● WHAT YOU SHOULD DO
The number of lines containing the word "somos" is all you should give; count them in the records below.

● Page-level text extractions
* * * * * * * * *

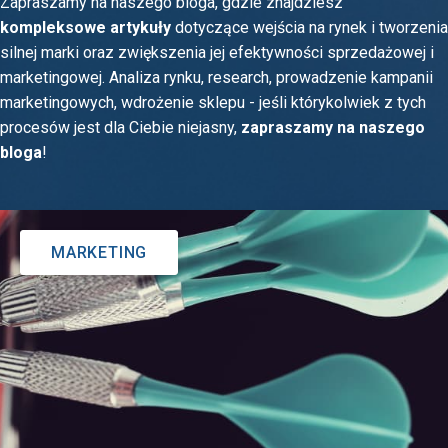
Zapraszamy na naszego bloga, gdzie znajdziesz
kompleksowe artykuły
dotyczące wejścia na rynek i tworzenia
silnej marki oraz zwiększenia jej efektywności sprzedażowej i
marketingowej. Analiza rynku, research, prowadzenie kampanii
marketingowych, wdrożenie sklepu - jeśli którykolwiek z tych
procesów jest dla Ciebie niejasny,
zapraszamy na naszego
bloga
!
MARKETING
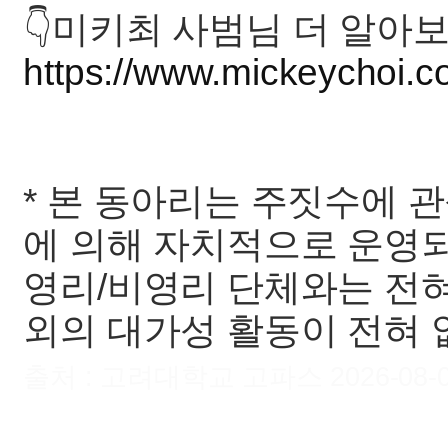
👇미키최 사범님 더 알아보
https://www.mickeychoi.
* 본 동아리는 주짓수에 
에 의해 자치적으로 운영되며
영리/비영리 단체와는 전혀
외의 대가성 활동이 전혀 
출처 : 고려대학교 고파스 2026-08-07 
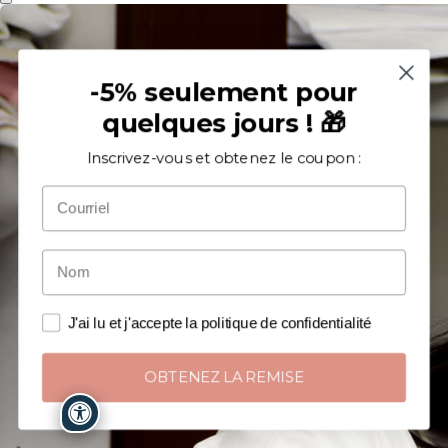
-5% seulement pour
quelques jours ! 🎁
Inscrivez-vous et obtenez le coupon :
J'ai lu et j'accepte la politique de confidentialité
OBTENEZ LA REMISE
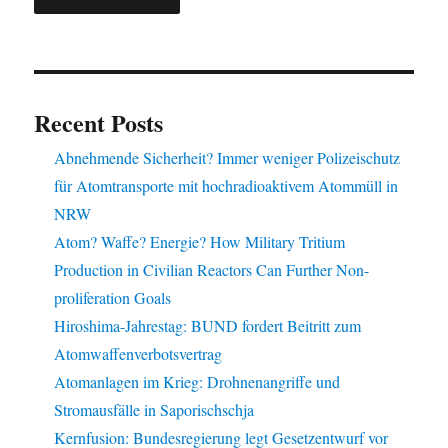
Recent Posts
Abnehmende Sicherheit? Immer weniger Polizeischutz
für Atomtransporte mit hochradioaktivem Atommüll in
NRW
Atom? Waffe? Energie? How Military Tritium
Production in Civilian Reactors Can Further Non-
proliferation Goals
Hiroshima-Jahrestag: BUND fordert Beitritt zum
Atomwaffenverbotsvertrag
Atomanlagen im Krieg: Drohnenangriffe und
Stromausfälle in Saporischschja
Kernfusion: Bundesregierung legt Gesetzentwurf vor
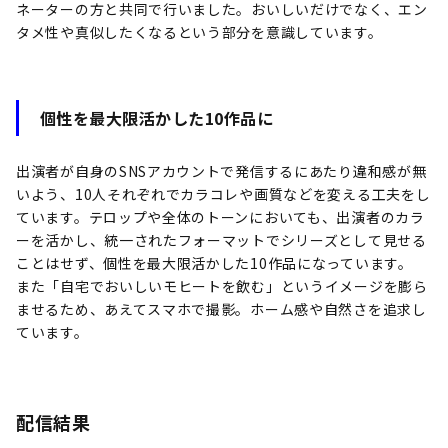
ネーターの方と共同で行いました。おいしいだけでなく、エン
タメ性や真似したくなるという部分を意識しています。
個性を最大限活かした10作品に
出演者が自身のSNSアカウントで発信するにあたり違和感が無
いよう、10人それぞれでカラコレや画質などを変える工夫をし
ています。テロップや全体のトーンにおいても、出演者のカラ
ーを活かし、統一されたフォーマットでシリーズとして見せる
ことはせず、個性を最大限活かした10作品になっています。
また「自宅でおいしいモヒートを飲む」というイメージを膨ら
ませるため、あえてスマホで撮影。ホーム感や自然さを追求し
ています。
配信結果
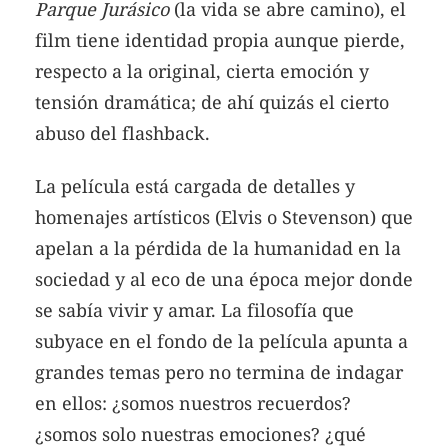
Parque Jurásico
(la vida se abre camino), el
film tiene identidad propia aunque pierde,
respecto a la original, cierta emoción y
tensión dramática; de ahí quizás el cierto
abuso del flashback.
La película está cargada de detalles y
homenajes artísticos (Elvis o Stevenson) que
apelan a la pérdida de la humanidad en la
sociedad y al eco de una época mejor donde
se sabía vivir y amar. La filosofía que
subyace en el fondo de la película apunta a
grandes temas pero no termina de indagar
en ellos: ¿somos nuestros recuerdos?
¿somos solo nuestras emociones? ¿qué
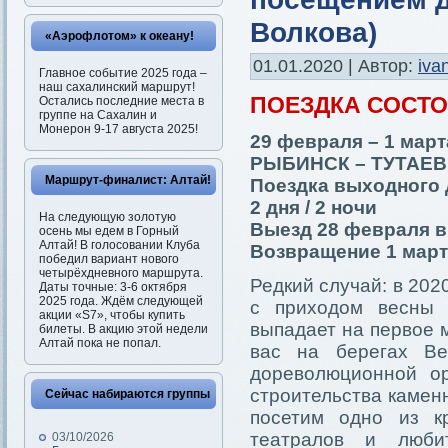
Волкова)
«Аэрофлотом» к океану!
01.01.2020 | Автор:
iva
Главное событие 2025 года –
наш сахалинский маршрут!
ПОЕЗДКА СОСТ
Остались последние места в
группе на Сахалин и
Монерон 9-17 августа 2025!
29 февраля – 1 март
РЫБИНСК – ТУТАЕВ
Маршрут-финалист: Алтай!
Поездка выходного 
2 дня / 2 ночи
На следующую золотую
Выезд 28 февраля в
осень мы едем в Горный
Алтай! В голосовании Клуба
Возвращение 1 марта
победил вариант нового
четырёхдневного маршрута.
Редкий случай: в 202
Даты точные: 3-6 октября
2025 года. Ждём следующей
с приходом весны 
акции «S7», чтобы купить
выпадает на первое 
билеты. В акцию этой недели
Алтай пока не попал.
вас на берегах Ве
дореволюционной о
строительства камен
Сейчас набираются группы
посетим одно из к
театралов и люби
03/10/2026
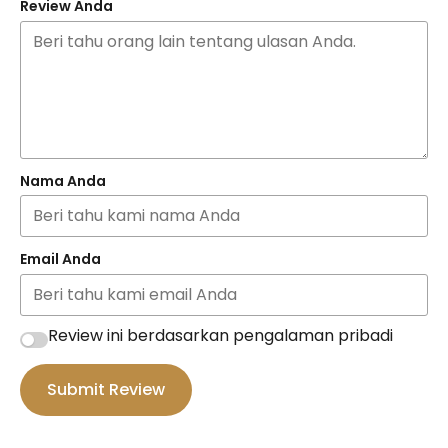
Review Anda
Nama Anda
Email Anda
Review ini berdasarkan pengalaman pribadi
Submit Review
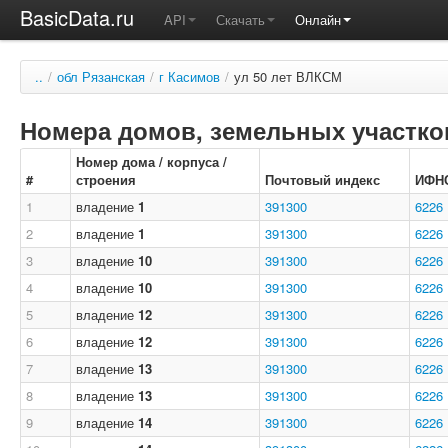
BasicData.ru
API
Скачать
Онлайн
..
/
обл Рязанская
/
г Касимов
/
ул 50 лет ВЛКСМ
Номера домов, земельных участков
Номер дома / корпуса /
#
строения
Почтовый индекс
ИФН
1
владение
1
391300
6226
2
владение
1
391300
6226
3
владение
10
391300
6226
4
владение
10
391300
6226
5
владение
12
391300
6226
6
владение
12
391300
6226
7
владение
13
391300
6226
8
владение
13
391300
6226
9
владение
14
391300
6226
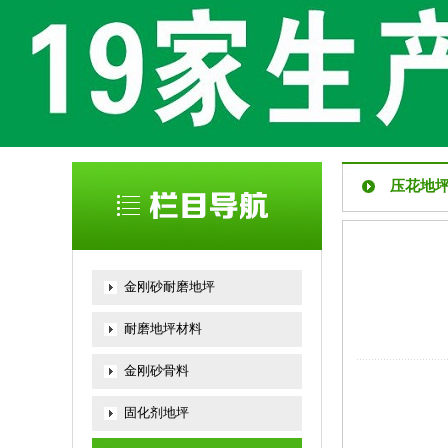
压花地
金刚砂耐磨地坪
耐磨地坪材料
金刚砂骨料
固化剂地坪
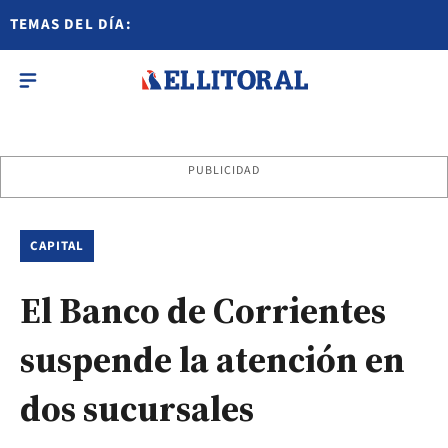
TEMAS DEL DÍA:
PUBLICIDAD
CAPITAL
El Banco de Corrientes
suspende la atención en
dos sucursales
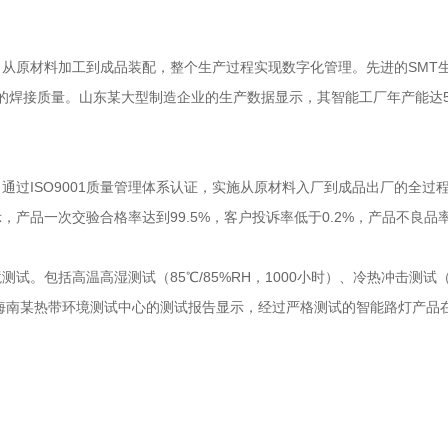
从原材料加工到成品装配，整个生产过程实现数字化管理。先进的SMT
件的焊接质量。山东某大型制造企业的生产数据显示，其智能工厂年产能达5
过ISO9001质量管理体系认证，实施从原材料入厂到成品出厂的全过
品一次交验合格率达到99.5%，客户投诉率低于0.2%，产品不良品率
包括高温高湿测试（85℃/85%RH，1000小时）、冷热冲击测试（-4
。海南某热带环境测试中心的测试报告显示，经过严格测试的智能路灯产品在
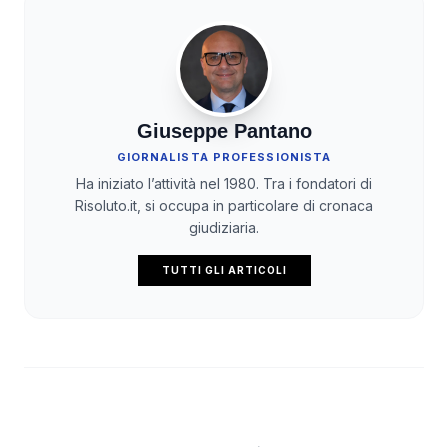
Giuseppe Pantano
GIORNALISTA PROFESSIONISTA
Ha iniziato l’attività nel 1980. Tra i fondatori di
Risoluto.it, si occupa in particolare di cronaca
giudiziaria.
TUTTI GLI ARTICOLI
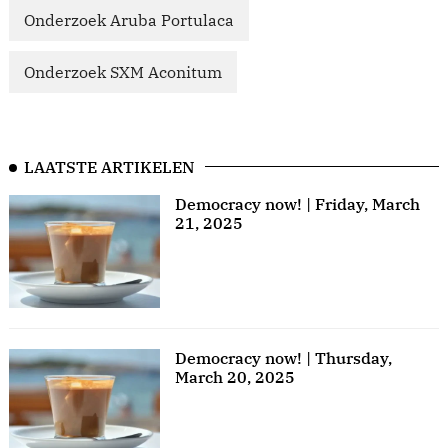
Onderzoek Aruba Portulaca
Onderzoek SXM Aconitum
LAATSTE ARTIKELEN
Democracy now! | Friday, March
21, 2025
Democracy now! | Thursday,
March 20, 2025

* * * * * * * * *

● YOUR SOLUTION
2